Ticketless – Anime in pena
Mi è già capitato di riflettere sulle affinità ebraico-valdesi. Oggi vorrei ritornare sul tema segnalando un romanzo che ho letto in estate: Eliana Bouchard, “La mia unica amica” (Bollati Boringhieri, 2013). Un’amicizia “ritrovata”. Uhlmann, per fortuna, non c’entra. Si discorre di emigrazione, quella dei veneti in Piemonte, meno conosciuta dei meridionali a Torino. La sensibilità verso chi è straniero è il tema di questo romanzo che descrive un intero anno scolastico. Si capisce presto che dal locale delle valli Pellice e Chisone ci si eleva all’universale. Mi sono ritrovato nei ricordi d’infanzia dell’autrice. Nato anch’io in una gelida città alpina, ho trovato l’incipit strepitoso: contiene regole di pura sopravvivenza prima di infilarsi in un letto d’inverno, “perché tutto il corpo concorra a scaldare la tana”. Gli oggetti evocati hanno sempre una loro funzione, a partire dalla scatola di colori Caran d’Ache, su cui ruota la vicenda, e dalle lenti brunite, costruite in casa per affrontare l’eclissi del 1961 (nell’Israele delle Alpi, come nell’Israele italiano, un evento sconvolgente almeno quanto lo sbarco dell’uomo sulla Luna). Soprattutto qui va ricordato ai collezionisti di souvenis ebraici un oggetto che dovrebbe figurare in ogni museo diasporico e scolastico: le formule matematiche (o le date delle guerre persiane) arrotolate in microscopici foglietti “secondo la foggia del doppio rotolo della Torah” (p. 195) per consentire un rapido ripasso.

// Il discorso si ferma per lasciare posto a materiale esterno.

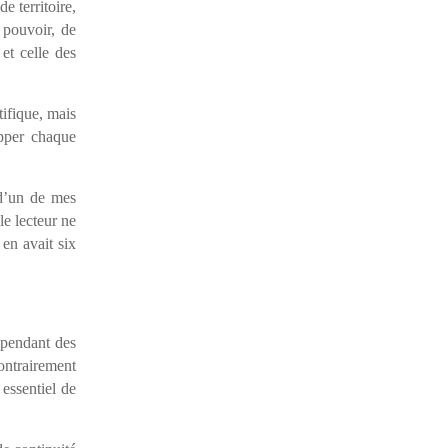
e territoire,
 pouvoir, de
 et celle des
tifique, mais
opper chaque
 d’un de mes
le lecteur ne
en avait six
r pendant des
ontrairement
 essentiel de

Nella classe di Bouchard solo la bambina “straniera” ha un nome, Stella: gli altri hanno un epiteto ironicamente omerico. La pertica, il bambino senza esse, il bambino dalle orecchie bordate di rosso, il figlio del cancelliere. Mi ha colpito l’alunna che va sotto il nome di “Anima in pena”, perché le sue caratteristiche psicologiche mi sembrano ebraiche. Posso sbagliare, ma la corrispondenza è biunivoca. Leggendo il romanzo mi è ritornata in mente una mia compagna di liceo, che era valdese. Insieme uscivamo di classe durante l’ora di religione, portando a spasso per i corridoi della scuola la nostra anima malinconicamente in pena, con stupore del pargolo del segretario locale del PCI, la cui anima non avrebbe dovuto mai essere in pena (e forse invece lo era). Di questo romanzo appassionante consiglio la lettura alla vigilia di un nuovo anno scolastico, ma anche per una seconda ragione, più importante: questo libro ci ricorda che senza le lenti brunite delle anime in pena non si può guardare in faccia la realtà odierna.